— Этот фильм тебе понравится, — сказал Ричард, — не говоря о том, что я уже купил билеты. И вообще тебе полезно время от времени выбираться из дворца и растворяться в толпе своих вассалов. Становиться одним из них. Разумеется, замаскировавшись. — Этот подкол относился к новому прикиду Гвина, который он уже успел во всех подробностях расписать своим слушателям: красновато-коричневый замшевый пиджак из Милана, коричневые вельветовые брюки из Флоренции и сизо-серые кожаные ботинки из Сиены. — Допивай. Вот еще пинта. Давай.
— В меня столько не поместится.
— Ну, тогда полпинты. Давай пей.
— Мне придется весь фильм просидеть в сортире.
Да уж. Очень может быть, подумал Ричард. Когда он помогал Джине надеть пальто, она шепнула ему на ухо: «Ненавижу его». Ричард нахмурился, кивнул и почувствовал, что возмездие уже близко…

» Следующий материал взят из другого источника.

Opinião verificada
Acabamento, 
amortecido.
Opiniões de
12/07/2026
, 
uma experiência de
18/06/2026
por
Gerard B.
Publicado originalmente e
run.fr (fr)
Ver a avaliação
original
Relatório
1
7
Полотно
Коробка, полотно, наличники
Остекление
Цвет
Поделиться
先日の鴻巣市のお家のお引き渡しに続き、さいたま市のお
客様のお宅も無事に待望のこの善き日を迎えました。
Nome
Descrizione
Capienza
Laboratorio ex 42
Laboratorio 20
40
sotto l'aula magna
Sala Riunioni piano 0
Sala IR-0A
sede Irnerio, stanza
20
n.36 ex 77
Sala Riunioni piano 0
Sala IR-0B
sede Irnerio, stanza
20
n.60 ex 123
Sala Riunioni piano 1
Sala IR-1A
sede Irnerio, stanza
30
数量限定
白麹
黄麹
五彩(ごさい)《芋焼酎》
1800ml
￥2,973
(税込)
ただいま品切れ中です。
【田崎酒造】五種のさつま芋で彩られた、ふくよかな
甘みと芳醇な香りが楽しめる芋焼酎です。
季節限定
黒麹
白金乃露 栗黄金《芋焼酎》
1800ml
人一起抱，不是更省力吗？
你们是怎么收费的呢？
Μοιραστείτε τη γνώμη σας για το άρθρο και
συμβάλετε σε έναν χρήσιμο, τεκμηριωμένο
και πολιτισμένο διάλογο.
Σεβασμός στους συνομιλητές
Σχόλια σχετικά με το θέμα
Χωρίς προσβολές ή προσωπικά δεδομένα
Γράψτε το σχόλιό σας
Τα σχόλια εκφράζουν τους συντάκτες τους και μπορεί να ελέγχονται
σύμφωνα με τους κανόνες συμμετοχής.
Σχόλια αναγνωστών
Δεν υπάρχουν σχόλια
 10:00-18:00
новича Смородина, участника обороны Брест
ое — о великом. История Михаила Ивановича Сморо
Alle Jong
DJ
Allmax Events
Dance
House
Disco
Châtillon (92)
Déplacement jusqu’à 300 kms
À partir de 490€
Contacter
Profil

Первые полчаса в темноте он с трудом контролировал свои мысли. Ему было все равно, что за фильм, кто режиссер, на каком языке говорят актеры, черно-белый он или цветной. Это имело значение до начала фильма. Нужен был фильм по вкусу Гвина, всегда послушному, если вы помните, причудам и выкрутасам своей придури. И он действительно оказался во вкусе Гвина: невинный, сельский, с поисками истины. Слезная повесть на историческую тему о группе очень смышленых и очень разговорчивых подростков, которых во время бомбардировок Лондона переправляют в Камбрию, — это был почти что кинопредшественник «Амелиора». Если бы Ричард его смотрел, это было бы для него поистине крестной мукой. Но он его не смотрел. Ричард не смог бы его смотреть, даже если бы фильм был в его вкусе: море крови с бюджетом в миллиард долларов. Он не смотрел на экран. А женщины сидели между двумя романистами и, не отрывая глаз от экрана, как дети, ели попкорн из одного пакета.
Одинокие мужские фигуры в кинотеатрах, подумал Ричард, в них чувствуется напряженное желание уединения, как у безумца или азиата. Кто они? Хмурые киноманы? Бродяги? Впрочем, сегодня кинотеатры слишком дороги, чтобы бродяги могли ходить в кино и распространять кругом свое зловоние. Ричард знал, что, если бы он был бродягой, у него были бы нужды поважнее, чем сидеть и вонять на весь кинотеатр. При полном зале с публикой происходит какая-то гравитационная метаморфоза — она сливается в единое целое, становясь толпой. Но сейчас «Корона» была заполнена лишь на четверть: виднелись срезанные на уровне плеч силуэты, а поскольку действие фильма в основном происходило в полумраке (в разбомбленных подвалах, палаточных лагерях в безлунные ночи), то все вокруг стали казаться Ричарду неграми или фотонегативами. Через какое-то время он представил, что зрители сидят к нему спиной, но их головы, как у карибских идолов, развернуты на сто восемьдесят градусов, и их лица обращены к нему; еще немного погодя он представил, что их затылки это на самом деле их лица, прикрытые волосами.
Это случилось через сорок минут. Вставая, чтобы пропустить Гвина, Ричард испытал противоречивое чувство. Гвин — известный своими бестселлерами и любовью к жене, а еще слабым мочевым пузырем — двигался, согнувшись, между креслами. Он тяжело прошел по проходу, свернул направо под сценой, потом пошел за своей тенью, мелькнувшей на зеленом экране: волнующееся поле, ряд деревьев, вечернее небо. Он вышел в дверь, над которой горело два указателя: «выход» и «мужской туалет». За ним никто не последовал. Потом вышел какой-то старик. Тогда Ричард перестал следить за залом и сосредоточился на фильме: он посмотрел пятиминутную сценку о том, как готовят тушеное мясо с овощами (жена мелкого фермера показывала Одре Кристенберри, как это делается), — в общем, это была бытовая зарисовка, не более. Но по его телу забегали мурашки, словно он смотрел что-то совсем другое: кульминационную сцену какого-нибудь бессмертного психологического триллера Хичкока — «Незнакомцев в поезде», «Головокружения» или «Психоза».
Время шло. Через какое-то время женщин, несомненно, посетила мысль, что Гвин почувствовал непреклонный вселенский призыв к дефекации. Исходя из этого предположения, Ричард представил себе, как позыв Гвина к полному опорожнению вскоре вызовет осложнения; еще минут пятнадцать, и он превратит туалет в авгиевы конюшни. Затем возникло еще одно незначительное затруднение: Ричард, не отстававший от Гвина в пабе, сам почувствовал необходимость посетить уборную. Нужда была острой и жгучей — такой же острой и жгучей, как и его любопытство.